Team nursing has had a long history and gained popularity during and after WWII. The “Primary Nursing” model would take over in the early 1980s while implementing the new DRG (Diagnosis Related Groups) reimbursement model.
History: Team Versus Primary Nursing
While primary nursing has been the dominant patient care delivery model for decades, the military team nursing model historically has provided greater patient and nurse satisfaction. This is partly because team member roles are clearly understood and well-orchestrated for the overall goal of quality patient care.
The shift towards primary nursing revolved around how hospitalizations changed as the more acutely ill patients would cycle through more rapidly with shorter hospital stays post-DRG implementation.
Reimbursements were driven by “procedures;” thus, providers began shifting from longer hospital stays for patients accommodating lower patient acuities to shorter stays such as same-day surgeries and higher patient acuities.
With this shift, the patients who remained in the hospital were the most seriously ill, demanding the highest level of nursing care and expertise.
What Happened to the LPN?
With this shift, it was believed that primary nursing with the RN as the patient’s care plan manager and paired alongside a CNA (certified nursing assistant) 1:1 would follow this patient from admission to discharge. LPNs (licensed practical nurses) did not fit this new model. LPNs were not trained to design the care plan, and it was believed their training was not as sophisticated to handle these more acutely ill patients with shorter stays and higher demands.
Unfortunately, as LPNs were laid off and hospitals decided not to hire them, the number of CNAs to be paired with RNs 1:1 never became a reality. The nursing organizations that were innovative in designing the primary nursing model took pride in their design, but its rollout and implementation for the long term never took hold. Thus, the beginning of the nursing shortage became more acute; while some years were not as significant, the recent years post-COVID-19 pandemic reached crisis levels.
Thankfully, there is a glimmer of hope as LPNs are being reconsidered to be part of the nursing team. Beckett’s integrative review conducted during the COVID-19 pandemic found no statistically significant differences in nurse and patient satisfaction between primary and team nursing models. In fact, RNs felt better supported by their LPN peers.
As many hospitals utilize CNAs to provide basic patient care, they will also “upskill” these caretakers, boosting their skill sets with training such as conducting glucometer checks, 12 lead ECGs, and other higher-level skills. Taking some of the burden off the RN, the RN is still left with much work to do- such as medication administration and other intensive treatments- while solely overseeing the management of acutely ill patients requiring fast-track care. As military hospitals still employ LPNs espousing the team nursing model, private sector hospitals continue to utilize the primary nursing model half-heartedly while juggling shortfalls of nursing staff.
As paraprofessionals such as CNAs, PCTs (patient care technicians), NTs (nurse technicians), and MTs (medication technicians) assume more care to assist the RN or replace the RN’s role in some healthcare settings, particularly outside of acute care, the LPN is not typically enlisted in these patient care scenarios or environments.

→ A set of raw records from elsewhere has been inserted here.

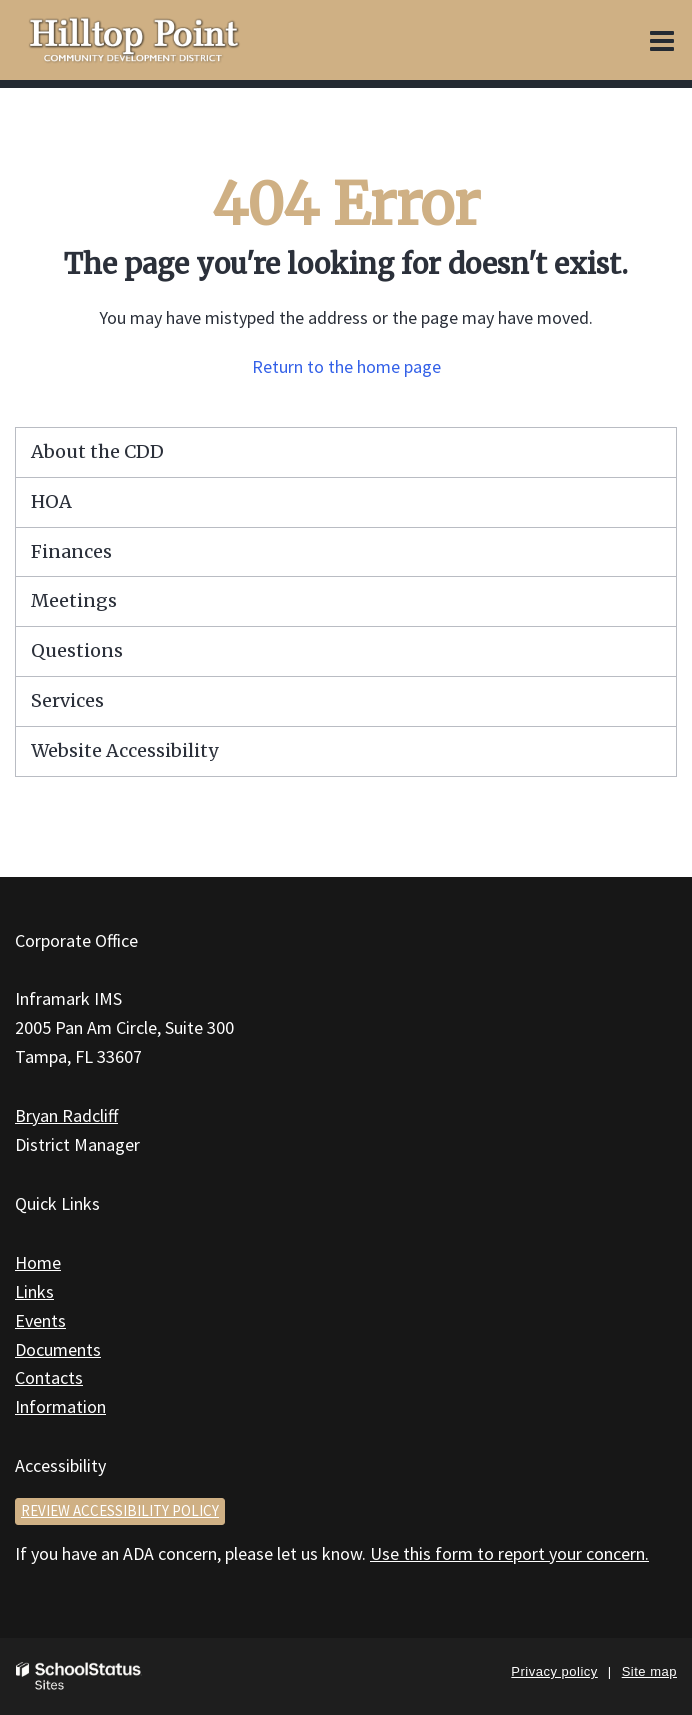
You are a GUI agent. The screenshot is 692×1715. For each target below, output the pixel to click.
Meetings (74, 600)
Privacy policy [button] (554, 1671)
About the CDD (97, 451)
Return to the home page (346, 366)
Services (67, 700)
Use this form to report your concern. (509, 1553)
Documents (58, 1349)
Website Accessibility (124, 750)
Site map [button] (649, 1671)
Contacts (49, 1377)
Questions (77, 650)
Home (38, 1262)
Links (34, 1291)
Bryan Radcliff (66, 1115)
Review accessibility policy (120, 1510)
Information (60, 1406)
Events (40, 1320)
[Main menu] (662, 40)
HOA (51, 501)
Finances (71, 551)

Concerns within acute care, specifically, may have the potential for LPNs to creep into the RN role; thus, RNs will not be as valued by hospitals and will lose their footprint. As more healthcare sectors are unionized, innovative ideas are hindered, while turf battles take precedence over solving patient care delivery.
It can be disheartening to imagine that more effective and efficient ways of delivering patient care could be reimagined, yet old guards stand in the way.
Reconsidering LPNs as Part of the Acute Care Team
LPNs are trained as nurses. RNs have a higher level of training and education, yet their expertise is not used to its fullest ability. RNs are frustrated to see patient care suffer yet are powerless to make a change.
Nursing administrators and leaders need to be challenged to revisit the LPN as part of the nursing team. Just as CNAs and med techs are trained within hospitals, LPNs can be upskilled to be unit-specific and help formulate and solidify the nursing team headed by the RN team leader.
Additionally, moving away from using the term “staffing” and more towards “teams” is more inclusive, less task-oriented, and more patient-centered. This means that the RN, the designer, and the patient care manager can function more effectively when tasks are delegated to team members to meet “team’” goals.
RNs should work to the top of their licenses, not simply act as functionaries. Utilizing partnerships versus competing for shifts and assignments is more patient-centered while providing greater job satisfaction for the nursing team.
Isn’t it time to reimage, innovate, and act?